For the full year, we achieved GAAP revenue of $476 million, up 62% and adjusted operating income of $226 million. Our financial performance reflects our goal to not only build the best suite of go-to-market tools imaginable, but to do that with a focus on operational excellence and best-in-class execution.

Q4 was a record for us on the new business side, both from a logo and dollars perspective. We closed the year with more than 20,000 paying customers, adding new users from marketing, revenue and sales operations, data analytics and data science, talent acquisition and sales and executive leadership.

We added customers and industries across the globe, from the pharmaceutical industry to manufacturing, from shipping and logistics to the construction industry, from Chino, California to Lewiston, Maine and from Auckland, New Zealand to Paris, France. And our continued focus on driving enterprise adoption delivered record growth from our largest customers.

We now have more than 850 customers with ACV over $100,000, representing greater than 45% year-over-year growth in that cohort. Contribution to growth in the number of $100,000 customers was strong, both on the new business side, where the contribution doubled versus Q3. And on the expand side, where contribution into the cohort grew 71% sequentially. We now work with over 50% of the Fortune 500 and over 30% of the Fortune 1000. And there is so much opportunity in the enterprise.

Just within our existing enterprise accounts, we see a $1 billion-plus seed expansion opportunity on our core platform. Our pipeline across the enterprise remains strong, and I expect that we will continue to see strong growth across this segment.

The organization has also demonstrated itself to be incredibly nimble as we prove out our additional strategic growth vectors. Our entrance into the international markets continues its strong start with 20% sequential quarter growth and 71% year-over-year growth as we see strong demand for our products in Europe and in English-speaking regions in Asia-Pacific.

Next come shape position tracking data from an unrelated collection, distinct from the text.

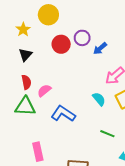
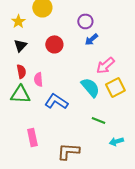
purple circle: (82, 38) -> (85, 21), moved
red circle: (61, 44) -> (54, 44), moved
pink semicircle: (44, 91) -> (38, 79), turned -56
cyan semicircle: (99, 99) -> (90, 87), size x1.5

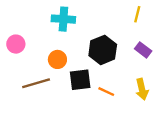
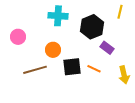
black hexagon: (103, 50) -> (92, 27), moved
purple rectangle: (143, 50) -> (107, 48), moved
orange line: (106, 92) -> (94, 69), moved

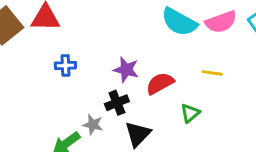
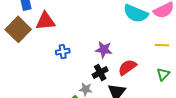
red semicircle: (160, 83) -> (127, 67), moved
green triangle: (190, 113) -> (163, 74), moved

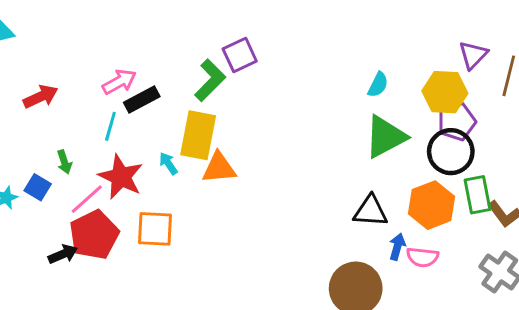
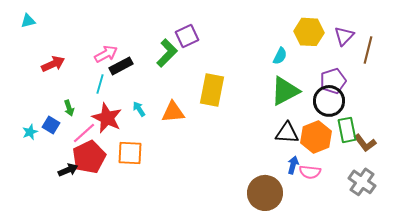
yellow hexagon: (445, 92) -> (309, 32), moved
yellow rectangle: (198, 135) -> (212, 90), moved
black triangle: (371, 211) -> (287, 133), moved

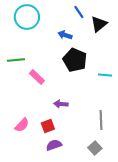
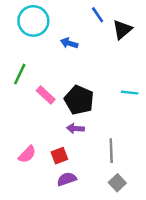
blue arrow: (65, 35) -> (69, 43), moved
green line: (16, 60) -> (20, 74), turned -60
black pentagon: (75, 60) -> (79, 100), moved
gray line: (101, 120) -> (111, 151), moved

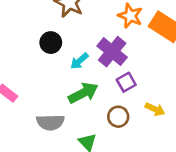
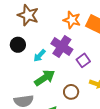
purple square: (126, 82) -> (83, 60), moved

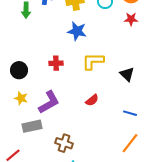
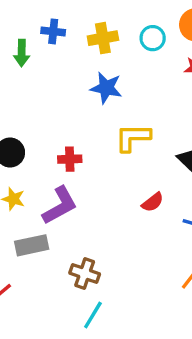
red cross: (56, 63) -> (70, 159), moved
red semicircle: (92, 100) -> (153, 202), moved

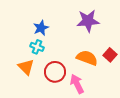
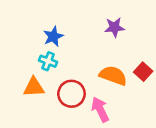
purple star: (88, 21) -> (114, 27), size x0.7
orange triangle: (26, 67) -> (34, 87), turned -48

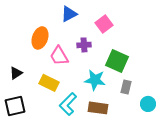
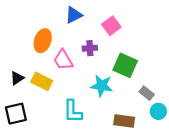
yellow rectangle: (49, 83) -> (42, 81), moved
gray rectangle: (126, 87) -> (147, 93), moved, turned -64
cyan L-shape: (68, 104) -> (73, 111), turned -45
brown rectangle: (98, 108) -> (124, 121), moved

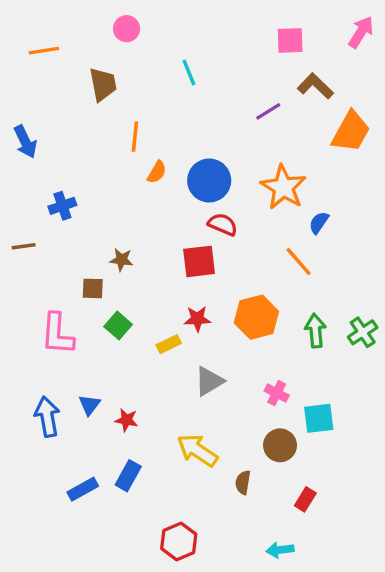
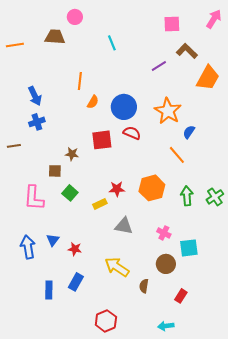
orange line: (44, 51) -> (15, 45), moved
brown trapezoid: (103, 84) -> (55, 37), moved, turned -75
blue arrow: (25, 142) -> (35, 96), moved
red square: (199, 261) -> (102, 140), moved
gray triangle: (209, 381) -> (124, 226), turned 42
blue rectangle: (83, 489) -> (49, 290), turned -60

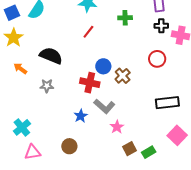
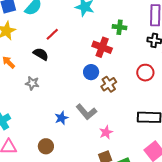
red line: (88, 32) -> (52, 34), moved
black semicircle: (51, 56) -> (41, 54), size x0.7
red cross: (90, 83) -> (102, 47), moved
pink star: (117, 127) -> (106, 132), moved

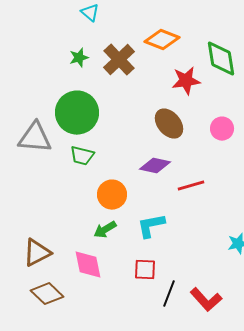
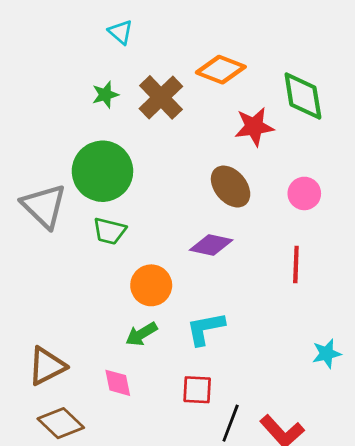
gray triangle: (35, 138) -> (44, 206), turned 39
red line: (191, 186) -> (296, 264), moved, turned -72
pink diamond: (88, 265) -> (118, 383), size x0.7

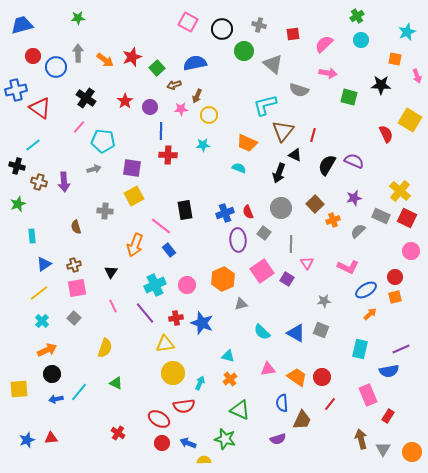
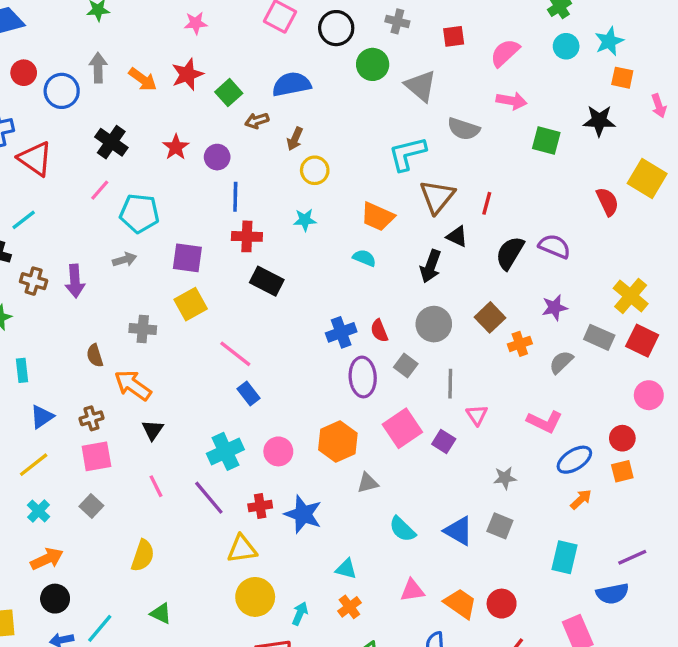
cyan star: (407, 32) -> (609, 41), moved
pink star: (181, 109) -> (196, 23), moved
black rectangle: (185, 210) -> (267, 281), moved, turned -54
orange arrow: (135, 245) -> (133, 385), moved, turned 105

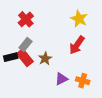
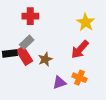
red cross: (26, 19) -> (30, 16), turned 35
orange cross: (83, 81) -> (79, 78), moved

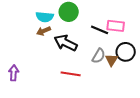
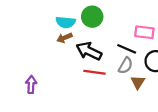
black line: (100, 30) -> (127, 49), moved
brown triangle: (112, 60) -> (138, 82), moved
red line: (71, 74) -> (94, 72), moved

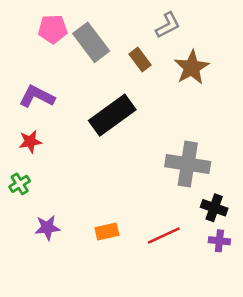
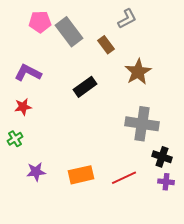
brown star: (192, 67) -> (138, 72), moved
black rectangle: (112, 115) -> (85, 87), size x0.7
orange rectangle: (107, 232) -> (81, 175), size x1.4

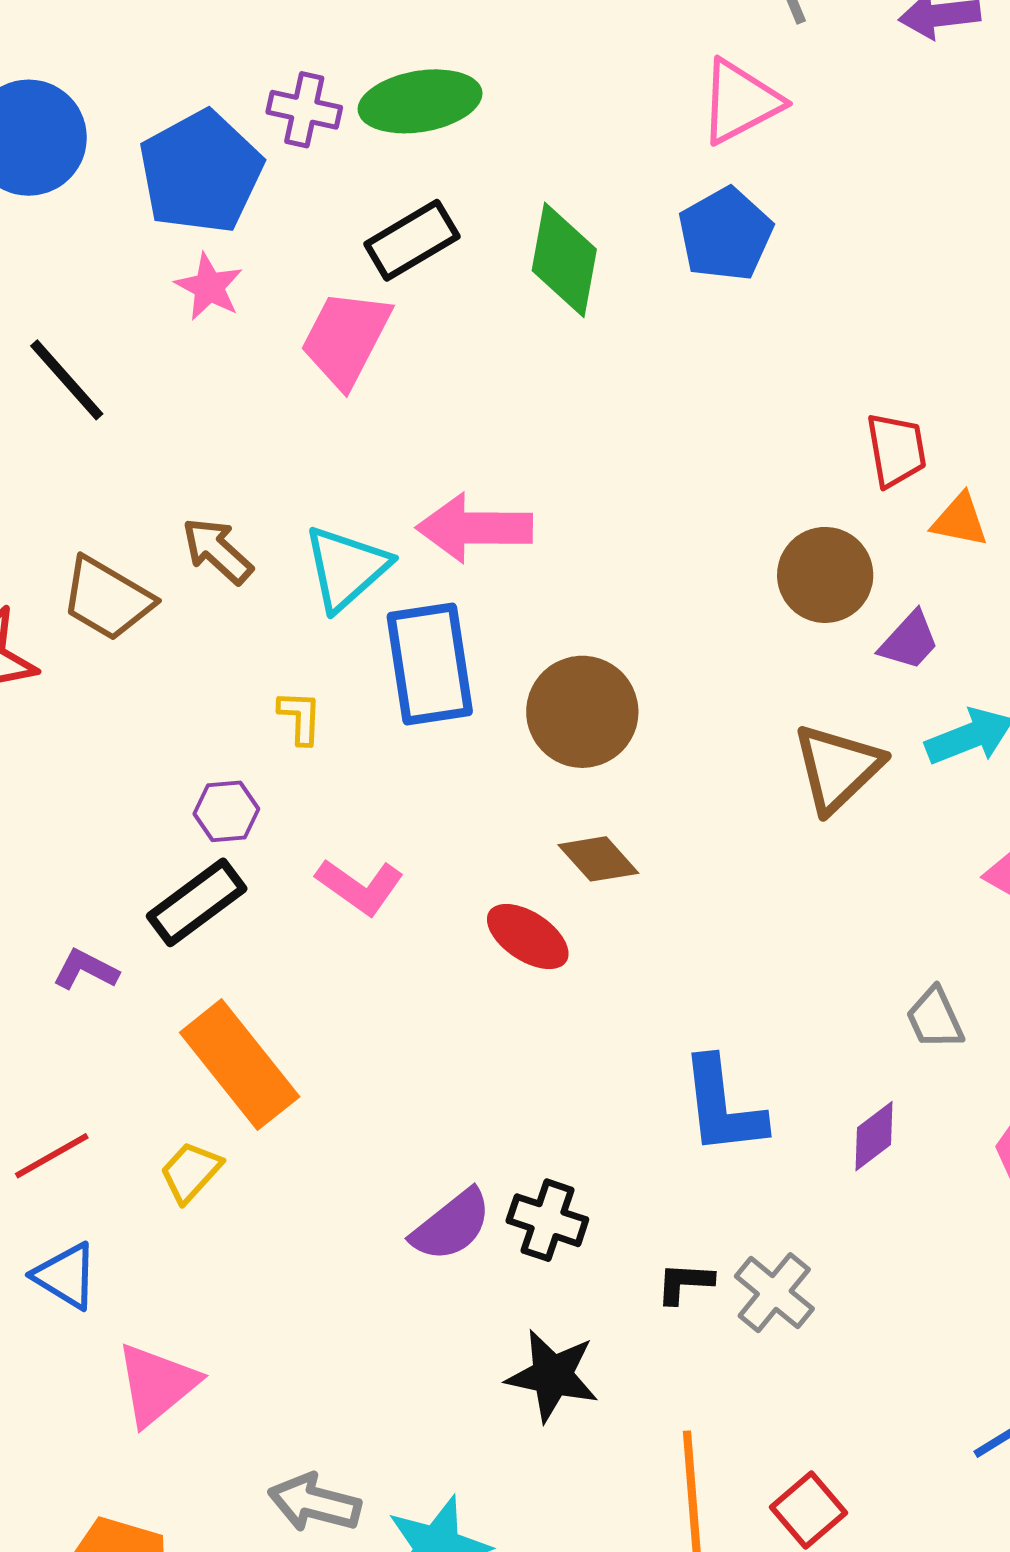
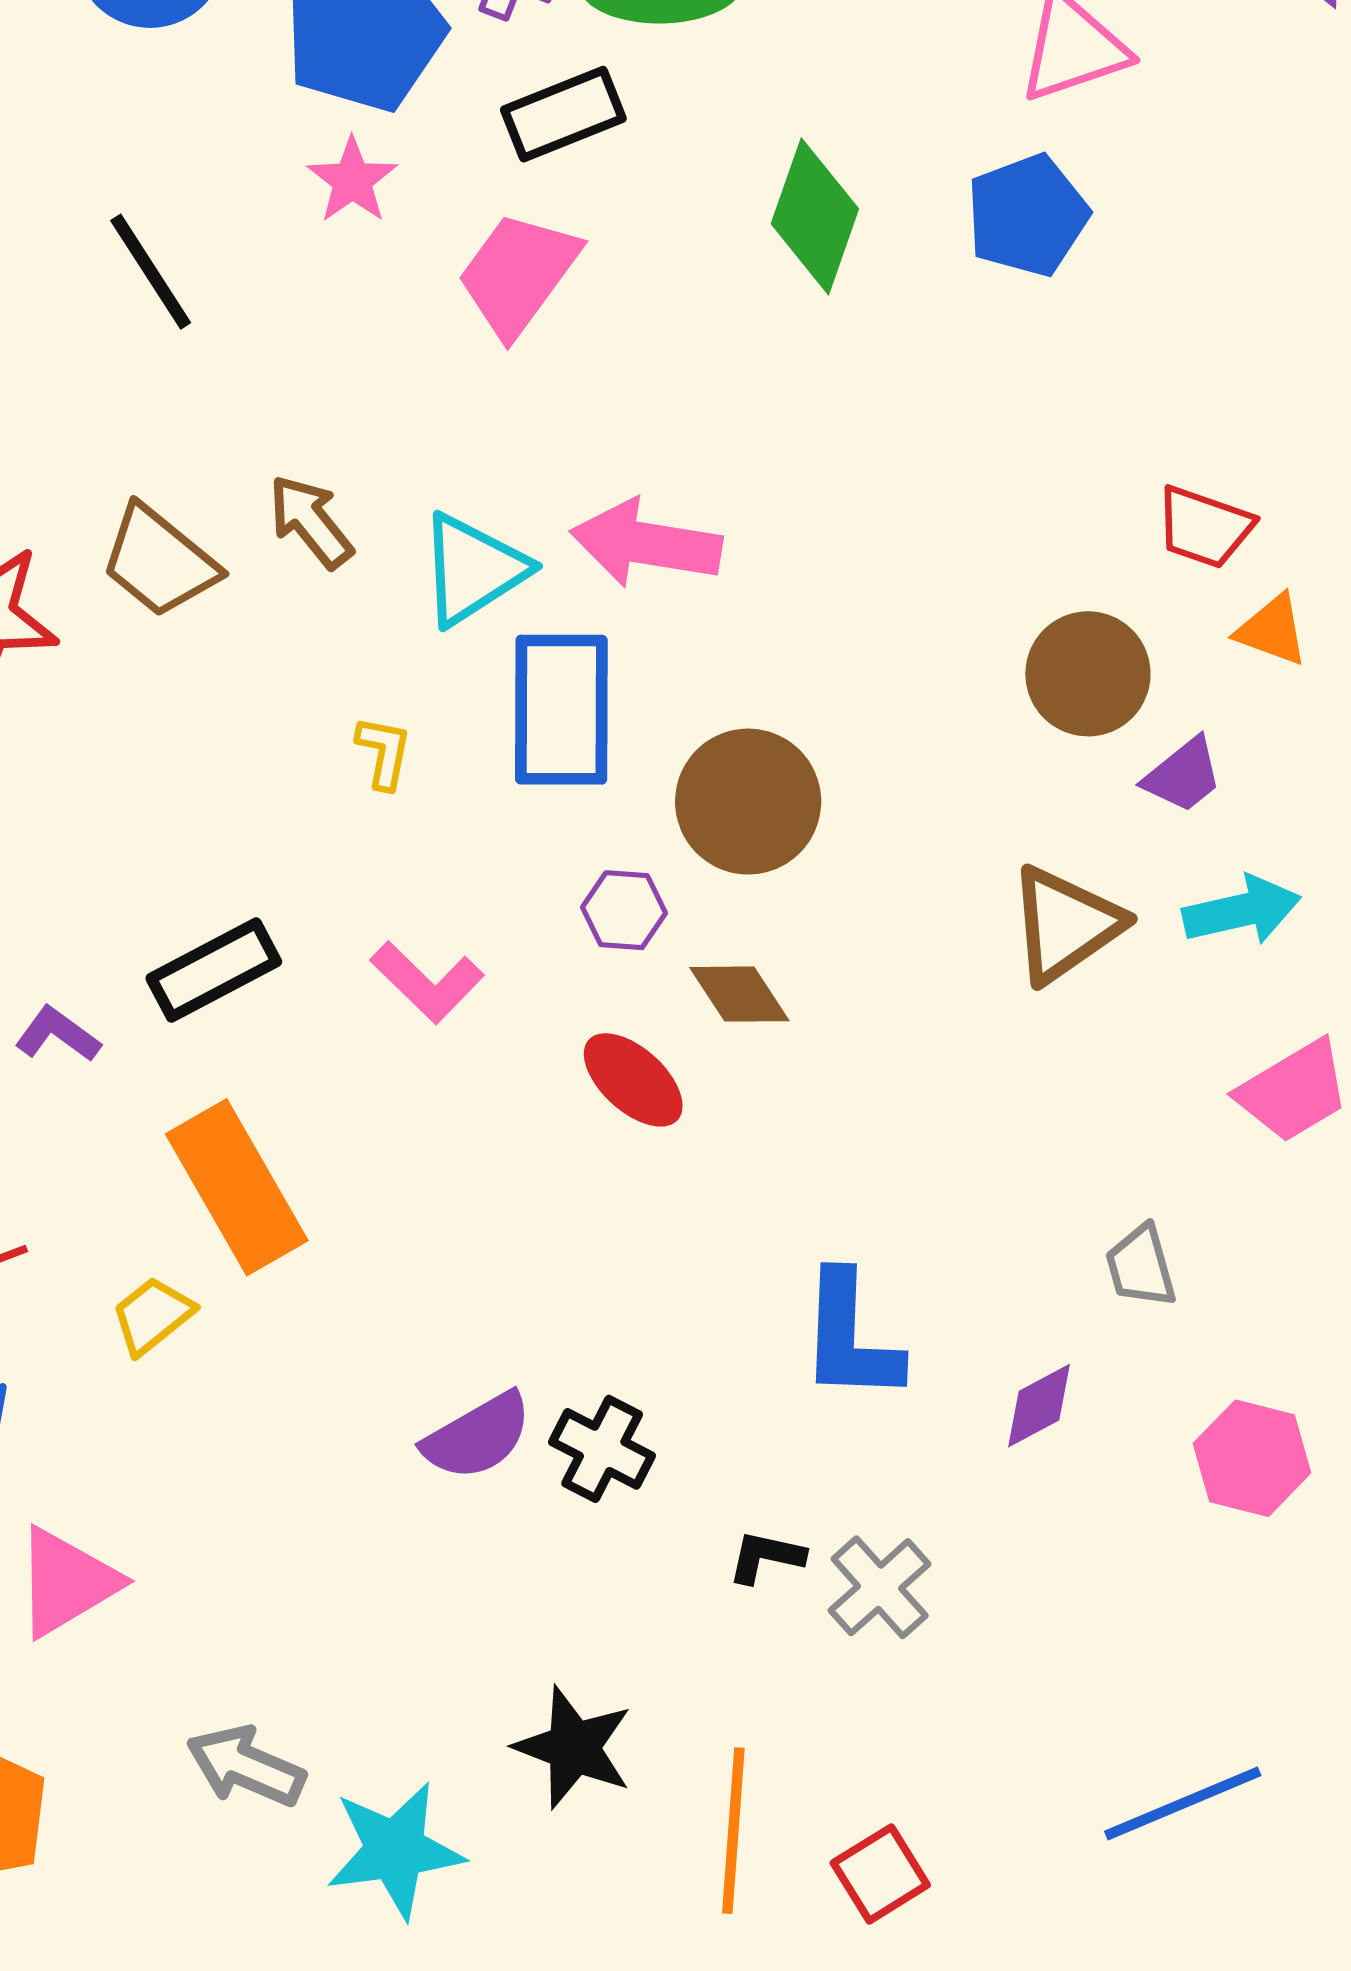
black rectangle: (412, 240) -> (563, 114), moved
red trapezoid: (896, 450) -> (1204, 527), turned 110
purple hexagon: (226, 811) -> (624, 910), moved
black star: (552, 1376) -> (574, 1748), moved

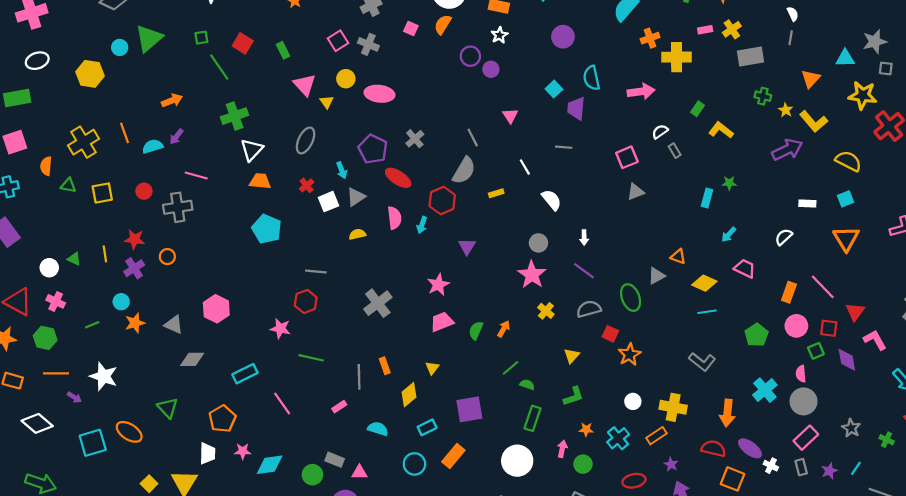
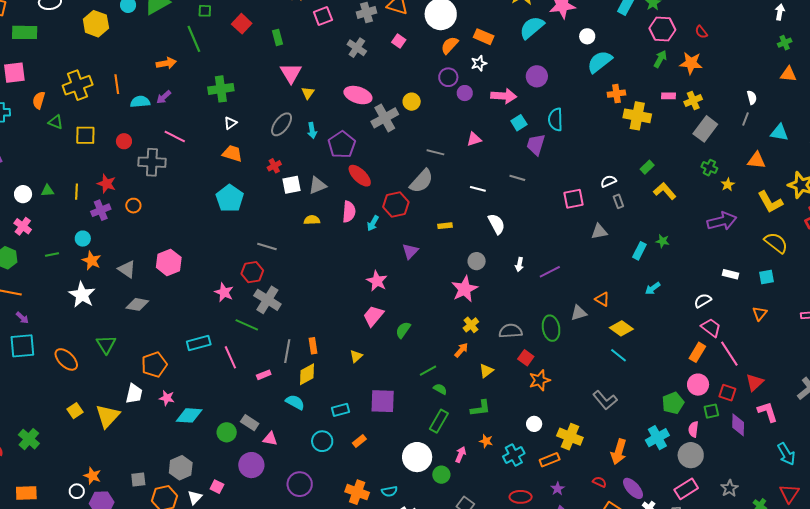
orange semicircle: (443, 24) -> (450, 45), moved
pink square: (338, 41) -> (323, 16), moved
gray rectangle: (751, 57) -> (705, 129), turned -55
cyan triangle: (845, 58) -> (779, 133), moved
green line: (219, 67) -> (194, 39), moved
yellow circle: (346, 79) -> (412, 102), moved
orange triangle: (811, 79) -> (756, 160), turned 42
pink arrow: (641, 92) -> (504, 96), moved
pink triangle: (510, 116) -> (474, 139), turned 35
yellow L-shape: (814, 121) -> (770, 202), moved
gray line: (473, 138) -> (435, 152), turned -60
gray cross: (415, 139) -> (385, 118), moved, size x1.5
white triangle: (252, 150) -> (230, 123), size x0.6
white line: (525, 167) -> (478, 189), turned -56
cyan arrow: (342, 170) -> (312, 131), moved
gray triangle: (636, 192) -> (599, 232), moved
yellow rectangle: (496, 193) -> (445, 226), moved
orange triangle: (846, 239) -> (760, 313), size x0.6
green triangle: (74, 259) -> (48, 191), turned -40
pink trapezoid: (745, 268) -> (711, 328), moved
purple line: (584, 271) -> (550, 272), moved, turned -75
pink star: (438, 285) -> (377, 281), turned -30
gray cross: (378, 303) -> (267, 300), moved, turned -32
cyan line: (707, 312) -> (619, 355), turned 36
pink trapezoid: (442, 322) -> (373, 316), turned -40
orange star: (135, 323) -> (92, 261), turned 30
orange arrow: (504, 329) -> (461, 350), moved
green pentagon: (756, 335) -> (673, 403), moved
cyan rectangle: (245, 374) -> (199, 343), moved
white star: (104, 376) -> (82, 295), moved
yellow diamond: (409, 395) -> (307, 374), moved
pink line: (282, 403) -> (230, 357), moved
cyan square: (93, 443) -> (22, 346), moved
red semicircle: (714, 449) -> (599, 482), size x0.6
orange rectangle: (453, 456) -> (359, 441), size x0.6
green circle: (583, 464) -> (441, 475), moved

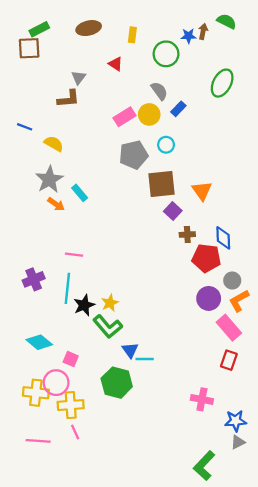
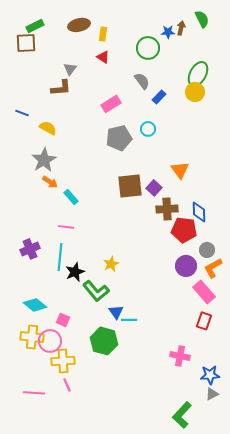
green semicircle: (227, 21) -> (202, 19), turned 36
yellow rectangle: (132, 35) -> (103, 34), moved
yellow circle: (149, 114) -> (195, 92), moved
brown square: (162, 184) -> (130, 186), moved
cyan rectangle: (80, 193) -> (71, 197), moved
brown cross: (187, 235) -> (167, 209), size x1.5
yellow star: (110, 303) -> (111, 264), moved
yellow cross: (36, 393) -> (32, 337), moved

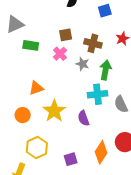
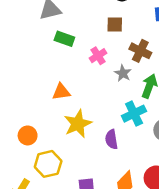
brown square: (66, 35) -> (115, 25), moved
cyan cross: (98, 94) -> (134, 114), turned -30
orange circle: (23, 115) -> (28, 135), moved

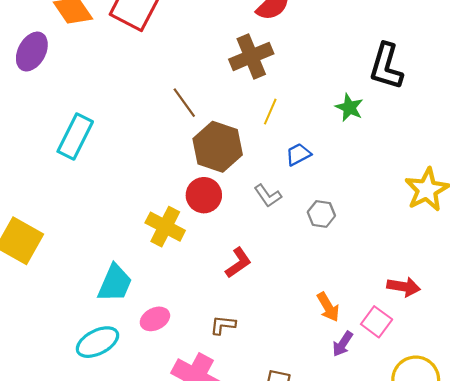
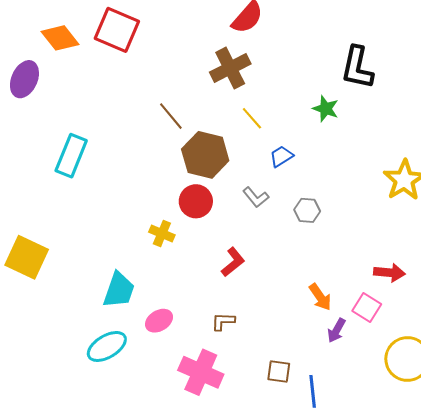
yellow line: (270, 112) -> (252, 118), turned -60
yellow cross: (165, 227) -> (162, 233), size x0.7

Our sales automation platform, engage, is also accelerating posting 43% sequential quarter ACV growth while growing the attachment on new business transactions and renewals, 28% and 44%, respectively. While early, we see customers that leverage engage have meaningfully higher renewal rates. This was one of the many contributing factors to the record retention activity we saw in the fourth quarter.

We continue to see broad-based momentum and positive feedback from customers and independent rating firms as we invest in our product. For example, in G2's winter 2021 grid report released in December, ZoomInfo appeared on 37 grids, our highest number ever, while also receiving 22 number placements, including new number one ranking in the enterprise category for account data management and read capture.

This shows that not only are we building products that span a wide spectrum of go-to-market pain points. We are doing it with best-in-class products. We are also seeing new and increasing adoption of our platform across a broad range of industries from Jazz Pharmaceuticals to Marathon Oil from Toyota to Honeywell, from Lamar to Pitney Bowes, from Stanley Black & Decker and SAP to Blink Science.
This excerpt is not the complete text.